Goal of the exercise: Wherever the string "pCast" appears in the records, return the line that holds it.

Items listed in a dataset:
************
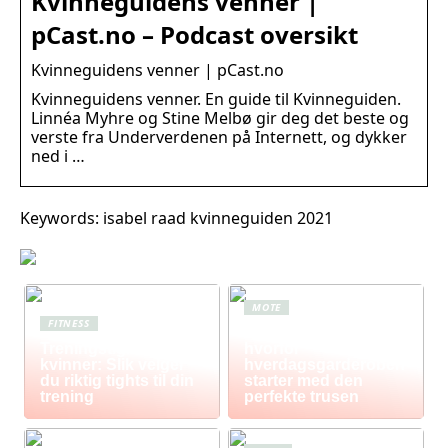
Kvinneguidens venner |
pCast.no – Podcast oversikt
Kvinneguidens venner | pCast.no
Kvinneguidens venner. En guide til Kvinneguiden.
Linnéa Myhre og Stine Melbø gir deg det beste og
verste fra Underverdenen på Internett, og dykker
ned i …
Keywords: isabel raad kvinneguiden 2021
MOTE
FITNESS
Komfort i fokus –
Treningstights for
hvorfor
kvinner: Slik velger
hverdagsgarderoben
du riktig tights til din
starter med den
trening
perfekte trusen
************
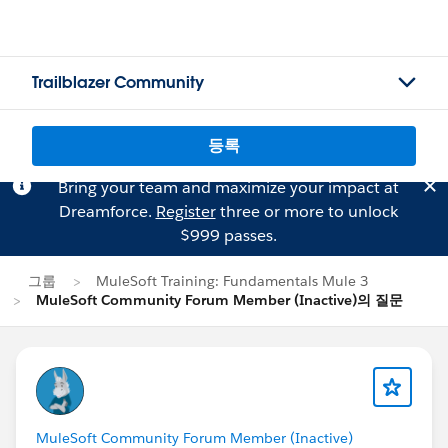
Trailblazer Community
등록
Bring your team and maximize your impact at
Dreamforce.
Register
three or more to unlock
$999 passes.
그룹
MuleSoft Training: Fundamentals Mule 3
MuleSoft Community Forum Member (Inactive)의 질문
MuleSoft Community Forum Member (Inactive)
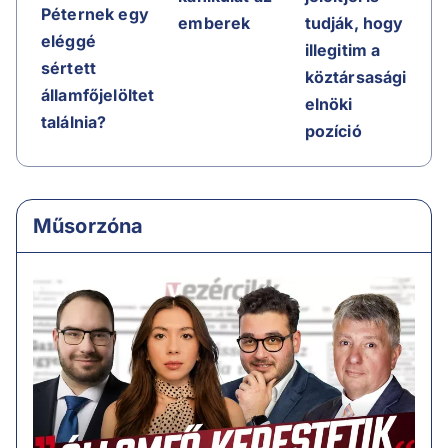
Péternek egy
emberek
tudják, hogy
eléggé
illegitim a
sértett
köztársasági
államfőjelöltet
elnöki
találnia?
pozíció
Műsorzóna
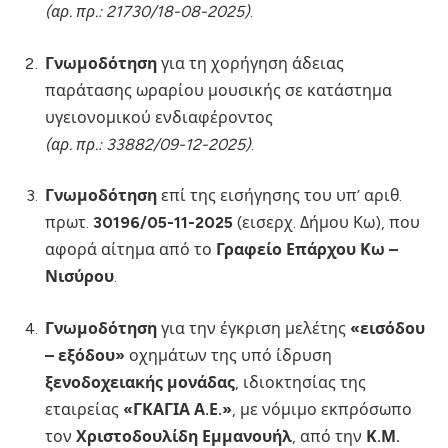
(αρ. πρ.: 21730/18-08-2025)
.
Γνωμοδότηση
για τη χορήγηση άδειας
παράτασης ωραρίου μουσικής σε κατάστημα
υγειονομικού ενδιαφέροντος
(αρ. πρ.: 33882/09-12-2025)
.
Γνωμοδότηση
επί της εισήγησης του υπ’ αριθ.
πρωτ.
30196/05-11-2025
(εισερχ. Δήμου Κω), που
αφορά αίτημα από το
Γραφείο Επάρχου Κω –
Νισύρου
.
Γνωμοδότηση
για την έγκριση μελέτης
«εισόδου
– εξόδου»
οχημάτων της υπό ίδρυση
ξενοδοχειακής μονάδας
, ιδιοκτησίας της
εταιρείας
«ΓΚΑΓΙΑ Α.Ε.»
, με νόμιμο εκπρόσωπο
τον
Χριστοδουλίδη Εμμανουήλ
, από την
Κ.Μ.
************
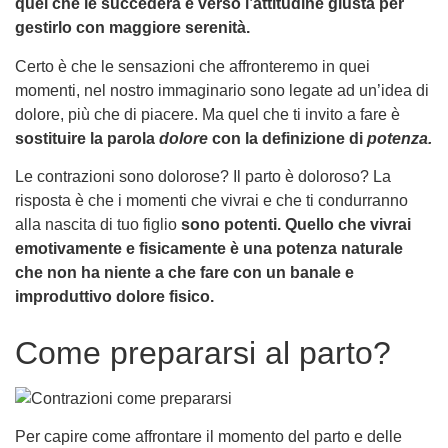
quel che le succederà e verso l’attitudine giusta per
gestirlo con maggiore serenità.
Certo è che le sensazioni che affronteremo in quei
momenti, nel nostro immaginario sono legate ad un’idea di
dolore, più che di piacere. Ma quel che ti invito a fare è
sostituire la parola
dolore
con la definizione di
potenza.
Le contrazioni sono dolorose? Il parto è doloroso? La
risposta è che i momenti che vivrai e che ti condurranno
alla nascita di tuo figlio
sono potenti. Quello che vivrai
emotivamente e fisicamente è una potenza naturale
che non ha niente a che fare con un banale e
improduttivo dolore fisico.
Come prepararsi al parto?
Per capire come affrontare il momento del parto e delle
************
Answer for this exercise:
pCast.no – Podcast oversikt
Kvinneguidens venner | pCast.no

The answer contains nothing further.